Here are some comparisons culled out from various books:

Compassion and Mercy

Tiruvalluvar says

Those who are merciful are really the men of virtue

because they have compassion for all living creature (Kural 30)

In the Merchant of Venice, Shakespeare say that people with mercy are the real sages of the world.

 

The quality of mercy is not strain’d,

It droppeth as the gentle rain from heaven

Upon the place beneath: it is twice blest;

It blesseth him that gives and him that takes:

‘Tis mightiest in the mightiest: it becomes

The throned monarch better than his crown;

His sceptre shows the force of temporal power,

The attribute to awe and majesty,

Wherein doth sit the dread and fear of kings;

But mercy is above this sceptred sway;

It is enthroned in the hearts of kings,

It is an attribute to God Himself;

And earthly power doth then show likest God’s

When mercy seasons justice. Therefore, Jew,

Though justice be thy plea, consider this,

That in the course of justice, none of us

Should see salvation. We do pray for mercy;

And that same prayer doth teach us all to render

The deeds of mercy. I have spoke thus much

To mitigate the justice of thy plea;

Which if thou follow, this strict court of Venice

Must needs give sentence ‘gainst the merchant there.

 

(Portia in The Merchant of Venice, Act 4, Scene 1)

Chastity

Tiruvalluvar says

Of what avail is watch and ward? A woman’s will

is the best safeguard of her honour (Kural 57)

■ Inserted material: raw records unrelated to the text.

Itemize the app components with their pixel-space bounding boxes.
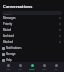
button[interactable]: Calls [16, 62, 24, 72]
button[interactable]: Muted [0, 27, 64, 33]
button[interactable]: Blocked [0, 39, 64, 45]
staticText: Notifications [6, 46, 22, 50]
staticText: Search [4, 12, 12, 15]
button[interactable]: Help [0, 57, 64, 63]
staticText: Help [6, 58, 12, 62]
staticText: Muted [3, 28, 12, 32]
button[interactable]: Priority [0, 21, 64, 27]
button[interactable]: Status [28, 62, 36, 72]
button[interactable]: You [52, 62, 60, 72]
button[interactable]: Storage [0, 51, 64, 57]
staticText: You [54, 68, 58, 70]
staticText: Archived [3, 34, 14, 38]
staticText: Status [29, 68, 35, 70]
button[interactable]: Tools [40, 62, 48, 72]
button[interactable]: Notifications [0, 45, 64, 51]
staticText: Conversations [3, 4, 33, 10]
button[interactable]: Search [2, 11, 62, 15]
staticText: Calls [18, 68, 22, 70]
button[interactable]: Messages [0, 15, 64, 21]
staticText: Chats [6, 68, 11, 70]
staticText: Tools [42, 68, 47, 70]
staticText: Messages [3, 16, 16, 20]
button[interactable]: Archived [0, 33, 64, 39]
staticText: Blocked [3, 40, 13, 44]
button[interactable]: Chats [4, 62, 12, 72]
staticText: Storage [6, 52, 16, 56]
staticText: Priority [3, 22, 13, 26]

Prison walls, pad-locks and chastity belts are absolutely of no use to ensure a woman’s chastity. Her own conscience and inner strength will alone keep her really pure.

Sakespeare says,

“My chastity is the jewel of our house bequeathed down from many ancestors”

DIANA.
I see that men make hopes in such a case,
That we’ll forsake ourselves. Give me that ring.

BERTRAM.
I’ll lend it thee, my dear, but have no power
To give it from me.

DIANA.
Will you not, my lord?

BERTRAM.
It is an honour ‘longing to our house,
Bequeathed down from many ancestors;
Which were the greatest obloquy i’ the world
In me to lose.

DIANA.
Mine honour’s such a ring:
My chastity’s the jewel of our house,
Bequeathed down from many ancestors;
Which were the greatest obloquy i’ the world
In me to lose. Thus your own proper wisdom
Brings in the champion honour on my part
Against your vain assault.

All is well that ends well, Act 4, Scene 2

 

Wife,The Helpmate

Tiruvalluvar says,

If a man’s wife does not bring him credit and honour, he cannot walk

with proud leonine gait in the face of his distractors- (Kural 59)

 

Shakespeare says,

‘A light wife doth make a heavy husband’

-The Merchant of Venice, Act 5, Scene 1

 

It is a sarcastic remark.

It’s a pun (a play on words to make a joke) because “light” and “heavy” have many meanings.

“A light wife” is an adulteress.
We also say someone is “heavy” if they carry an emotional burden, e.g. an unfaithful wife.

Light and heavy most commonly refer to the weight of something and are opposites, as are husband and wife, as are an unfaithful and faith spouse.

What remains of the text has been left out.